Herkesin kendine göre bir Abdülhamid’i var...
Genel olarak milli duygularımızı şahlandırmaya müsait bir milletiz. Bu yüzden de çoğu zaman tarihi şahsiyetleri kendi yaşadıkları dönemin şartlarına göre değerlendirmekten çok, zihnimizde oluşturduğumuz şablonlara göre değerlendirmeyi tercih ederiz.

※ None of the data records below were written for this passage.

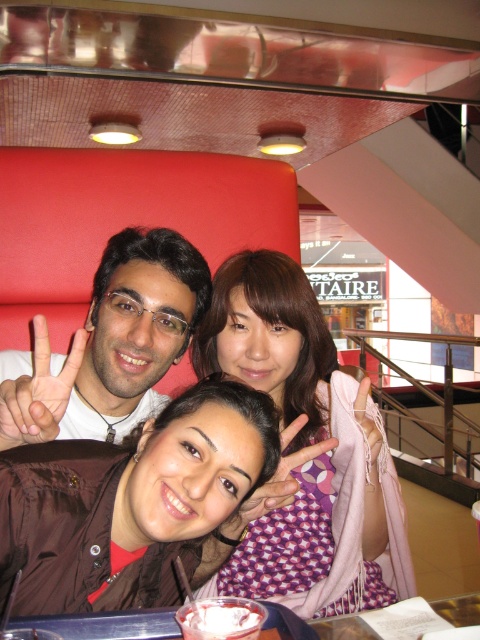 Question: Is purple dotted scarf at center further to camera compared to matte white shirt at center?

Choices:
 (A) yes
 (B) no

Answer: (A)

Question: Which point is farther from the camera taking this photo?

Choices:
 (A) (307, 440)
 (B) (8, 440)
 (C) (104, 422)

Answer: (C)

Question: Can you confirm if matte white shirt at center is positioned to the left of matte black hand at center?

Choices:
 (A) yes
 (B) no

Answer: (A)

Question: Which object is farther from the camera taking this photo?

Choices:
 (A) purple dotted scarf at center
 (B) matte white shirt at center
 (C) matte black hand at center

Answer: (A)

Question: Does purple dotted scarf at center have a greater width compared to matte white shirt at center?

Choices:
 (A) no
 (B) yes

Answer: (B)

Question: Which point appears closest to the camera in this image?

Mesela son yıllarda coşkulu bir dille yüceltilen, bugüne örnek oluşturması beklenen ve adına efsaneler üretilen Padişah II. Abdülhamid... Kimilerine göre Abdülhamid tahtta kaldığı 33 yıl boyunca Osmanlı’nın yıkılışını geciktiren bir ulu hakan ve de veli padişah... Kimilerine göre ise kuşkucu, baskıcı, tahtta kaldığı yıllar boyunca istibdat yönetimi oluşturmuş bir padişah. Maalesef her iki yaklaşımın da hakkaniyetli bir değerlendirme olduğunu söylemek mümkün değildir.
***
Pek çok hatırı sayılır tarihçinin de değerlendirmelerine göre, Abdülhamid Osmanlı modernleşmesinin önemli kilometre taşlarından birisidir. Abdülhamid; eğitim, kültür, sağlık, ulaşım ve bayındırlık alanında pek çok reform gerçekleştirmiştir. Osmanlı Devleti’nin ilk anayasası, halk meclisinin oluşması, düzenli iktisat ve bütçe uygulamaları, devlet gelirlerinin artması, demiryolu, tramvay ve telgraf gibi yenilikler onun döneminde gerçekleşmiştir. Devlet kurumlarında yapılanma ve kurumsallaşma onun devrinin eserleri arasındadır.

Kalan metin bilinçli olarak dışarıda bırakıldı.